**Stored data**
● ● ● ●

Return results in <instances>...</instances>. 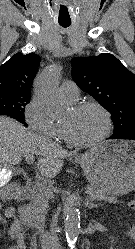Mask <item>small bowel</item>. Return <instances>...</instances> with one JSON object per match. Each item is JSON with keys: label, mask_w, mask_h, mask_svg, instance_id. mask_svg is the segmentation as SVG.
<instances>
[{"label": "small bowel", "mask_w": 135, "mask_h": 249, "mask_svg": "<svg viewBox=\"0 0 135 249\" xmlns=\"http://www.w3.org/2000/svg\"><path fill=\"white\" fill-rule=\"evenodd\" d=\"M0 226L4 227L6 233L16 240L15 244L7 249H27V240L14 206L3 208L0 204Z\"/></svg>", "instance_id": "c3829d8e"}]
</instances>
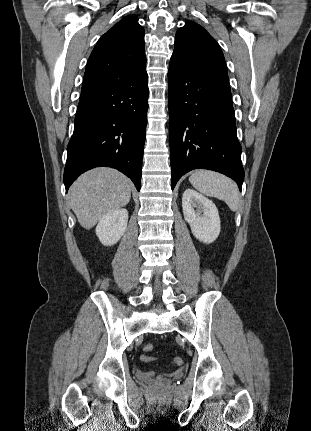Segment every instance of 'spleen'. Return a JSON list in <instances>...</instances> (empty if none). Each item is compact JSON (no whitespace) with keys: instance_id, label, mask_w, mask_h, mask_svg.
Instances as JSON below:
<instances>
[{"instance_id":"1","label":"spleen","mask_w":311,"mask_h":431,"mask_svg":"<svg viewBox=\"0 0 311 431\" xmlns=\"http://www.w3.org/2000/svg\"><path fill=\"white\" fill-rule=\"evenodd\" d=\"M195 190L204 194V196H211V198H218L226 202L228 208L232 212H236L240 204V196L238 188L230 178L217 174V172H208V170H196L189 178Z\"/></svg>"}]
</instances>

● ● ● ●

Omit the pictures, then extract verbatim only those lines that fall between the line containing "Segment every instance" and the final line of the records above, both included.

Segment every instance of 'spleen'. Return a JSON list in <instances>...</instances> (empty if none). Each item is compact JSON (no whitespace) with keys: instance_id, label, mask_w, mask_h, mask_svg.
Instances as JSON below:
<instances>
[{"instance_id":"1","label":"spleen","mask_w":311,"mask_h":431,"mask_svg":"<svg viewBox=\"0 0 311 431\" xmlns=\"http://www.w3.org/2000/svg\"><path fill=\"white\" fill-rule=\"evenodd\" d=\"M195 190L204 194V196H211V198H218L226 202L228 208L232 212H236L240 204V196L238 188L230 178L217 174V172H208V170H196L189 178Z\"/></svg>"}]
</instances>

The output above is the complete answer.